In sum, we argue that critical attention is needed on interdependencies INT 10, 8, 4 and 7 since their social impact scores might negatively affect ultimate productivity of the unit system. Similarly, more attention should be paid to exploitation, temporality, learning, interaction and association aspects of interdependencies in the unit system as these have all recorded awful social impact scores. However, attempts should be made to improve on other interdependencies and social dimensions that recorded reasonable social impact scores.

5 Discussion and Conclusion

This study developed a framework to assess the social impact of interdependencies in DBEs since limited attention has been paid to the effect of social factors in prior approaches [e.g., 1, 5, 8]. The case illustration above demonstrates how our framework offers mechanisms to assess the social impact of interdependencies taking into consideration multiple perceptions of partners in a DBE. Using our framework, we successfully articulate a DBE’s context, interdependencies and their social impacts. From our results, it is evident that interdependencies that involve face-to-face interactions recorded low social impact scores as they are largely characterised by corruption, extortion and delays. Conversely, interdependencies that occur via technology platforms recorded high social impact scores.

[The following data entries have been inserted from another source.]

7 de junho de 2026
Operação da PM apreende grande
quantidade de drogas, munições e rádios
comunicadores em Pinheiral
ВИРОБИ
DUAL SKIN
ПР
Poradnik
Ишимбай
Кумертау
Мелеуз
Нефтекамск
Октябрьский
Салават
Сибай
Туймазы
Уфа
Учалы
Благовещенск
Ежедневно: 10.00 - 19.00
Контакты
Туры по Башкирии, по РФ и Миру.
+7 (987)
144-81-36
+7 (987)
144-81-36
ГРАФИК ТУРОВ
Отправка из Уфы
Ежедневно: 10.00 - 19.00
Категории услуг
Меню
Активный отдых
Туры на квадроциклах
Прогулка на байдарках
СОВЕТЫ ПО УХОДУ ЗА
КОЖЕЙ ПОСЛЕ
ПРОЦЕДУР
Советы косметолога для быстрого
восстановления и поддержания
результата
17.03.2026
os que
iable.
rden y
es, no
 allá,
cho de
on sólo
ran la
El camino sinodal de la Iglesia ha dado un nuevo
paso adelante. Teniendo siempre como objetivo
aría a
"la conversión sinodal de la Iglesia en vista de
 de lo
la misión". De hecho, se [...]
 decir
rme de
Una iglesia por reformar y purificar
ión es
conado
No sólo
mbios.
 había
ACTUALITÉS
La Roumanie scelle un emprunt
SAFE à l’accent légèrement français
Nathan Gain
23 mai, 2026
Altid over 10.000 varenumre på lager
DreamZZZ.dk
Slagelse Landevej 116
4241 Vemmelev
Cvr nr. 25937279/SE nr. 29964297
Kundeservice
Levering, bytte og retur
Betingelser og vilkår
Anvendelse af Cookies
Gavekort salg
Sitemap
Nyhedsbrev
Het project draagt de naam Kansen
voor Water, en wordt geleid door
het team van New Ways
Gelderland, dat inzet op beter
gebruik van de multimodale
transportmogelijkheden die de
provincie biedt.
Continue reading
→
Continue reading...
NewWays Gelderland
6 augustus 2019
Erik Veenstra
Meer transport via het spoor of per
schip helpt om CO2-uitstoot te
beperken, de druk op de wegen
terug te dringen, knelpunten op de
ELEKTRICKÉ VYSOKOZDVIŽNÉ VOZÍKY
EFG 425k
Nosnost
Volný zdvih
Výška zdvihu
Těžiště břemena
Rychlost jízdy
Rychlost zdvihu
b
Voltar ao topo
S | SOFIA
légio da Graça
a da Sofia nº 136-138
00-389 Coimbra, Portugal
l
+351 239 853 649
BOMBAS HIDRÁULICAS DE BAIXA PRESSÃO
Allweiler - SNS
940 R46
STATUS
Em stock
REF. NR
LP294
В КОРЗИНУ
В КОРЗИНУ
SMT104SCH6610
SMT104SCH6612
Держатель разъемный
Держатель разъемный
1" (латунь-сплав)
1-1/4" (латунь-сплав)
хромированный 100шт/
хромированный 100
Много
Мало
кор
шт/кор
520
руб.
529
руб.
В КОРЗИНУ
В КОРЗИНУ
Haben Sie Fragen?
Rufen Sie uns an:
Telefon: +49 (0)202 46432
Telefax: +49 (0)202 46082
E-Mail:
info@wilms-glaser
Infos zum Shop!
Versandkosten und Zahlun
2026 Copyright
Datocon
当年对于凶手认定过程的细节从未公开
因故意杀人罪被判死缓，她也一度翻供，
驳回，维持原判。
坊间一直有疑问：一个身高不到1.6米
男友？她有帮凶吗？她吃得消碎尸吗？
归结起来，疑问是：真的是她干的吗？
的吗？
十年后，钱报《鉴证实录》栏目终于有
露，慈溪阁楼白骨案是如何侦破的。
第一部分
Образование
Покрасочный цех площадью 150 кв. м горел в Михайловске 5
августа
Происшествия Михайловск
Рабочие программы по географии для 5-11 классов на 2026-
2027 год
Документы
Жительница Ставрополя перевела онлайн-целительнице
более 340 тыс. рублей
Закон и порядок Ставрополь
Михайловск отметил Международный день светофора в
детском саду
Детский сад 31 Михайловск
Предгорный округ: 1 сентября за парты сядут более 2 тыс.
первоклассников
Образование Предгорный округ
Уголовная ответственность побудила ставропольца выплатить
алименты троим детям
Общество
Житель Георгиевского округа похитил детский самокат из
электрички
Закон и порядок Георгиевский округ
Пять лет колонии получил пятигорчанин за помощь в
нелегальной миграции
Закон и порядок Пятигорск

By providing a framework and demonstrating how to assess the social impact of interdependencies of a DBE, our study makes contributions to research and practice. From research perspective, this study brings new theoretical inspiration to DBE research through our framework and application of organisational semiotics principles. In addition, we contribute to research by applying Hall’s social dimensions in two new domains – DBE and interdependence domains since it has mostly been used for information technology systems analysis, planning and development. Practically, our framework presents a tool for practitioners in DBEs to assess and respond to social impact of interdependencies. With this tool, practitioners can make decision on which interdependencies to revise or maintain to improve value co-creation in a DBE. Our study is limited by the sole focus on social impact assessment. Thus, future studies may add other assessment dimensions such as operational and strategic aspects to present a complete evaluation method. Also, our study is limited to one-to-one interdependencies. Future studies can investigate one-to-many or many to many interdependencies.